The Yard is a soupy gray. There isn’t tar — there’s grass. It isn’t green — not by any stretch of the imagination — but it’s grass. He looks up from his feet, and there are more. There aren’t just the two or three who had walked out ahead of them. There isa middle-aged mother with her baby in her arms. There is a jolly old gentleman. There are nine or ten children, six-seven-eight-nine he counts… all standing, shoulder to shoulder, standing still, looking up at him, smiling.
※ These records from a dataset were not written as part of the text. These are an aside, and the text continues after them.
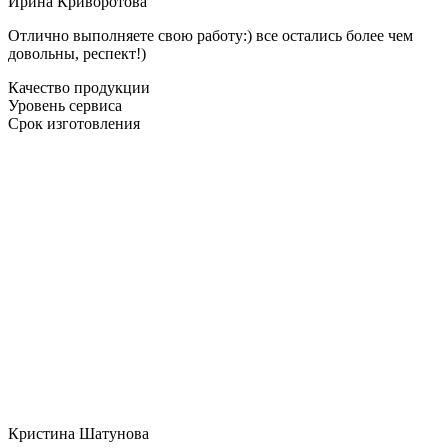
Ирина Криворотова
Отлично выполняете свою работу:) все остались более чем
довольны, респект!)
Качество продукции
Уровень сервиса
Срок изготовления
Кристина Шатунова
Smiling. In this land, devoid of anything happy so far, here is happiness.
“What are you all doing here? What do you want from me? I don’t have anything to give.” He holds up his hands, fingers splayed out, then drops them down to his sides. “Nothing.”
The young girl, the one in the dingy white dress, is beside him, then in front of him again. She giggles. She giggles once, then twice, then outright laughs. At first, he thinks she was laughing at him; then he realizes she is laughing for him. “Oh, Mister Robin, don’t you see? You have given us all so much. You have given us pictures, lines, memories… and laughs. So many laughs!” She stretches her hands wide, the same way that he had; but this time expressing fullness, not emptiness. “You have given us all so much. We’re all here for you now. We want to give you the all so much, like you gave us the all so much. It’s our turn now. Come here, come here! Give me a hug.” She puts up her arms, like a tiny child waiting to be picked up, but from a taller-than-tiny one. She looks up at him with puppy dog eyes, but never losing that smile. “Please?”
He looks down at her, and the happiness from her creeps into him. He smiles a bit. He gingerly gets down on one knee, and she steps up close to his face. He wraps his arms around her waist, and she wraps hers around the very top of his head.
He closes his eyes, with a smile on a face, and in that instant they vanish from this place.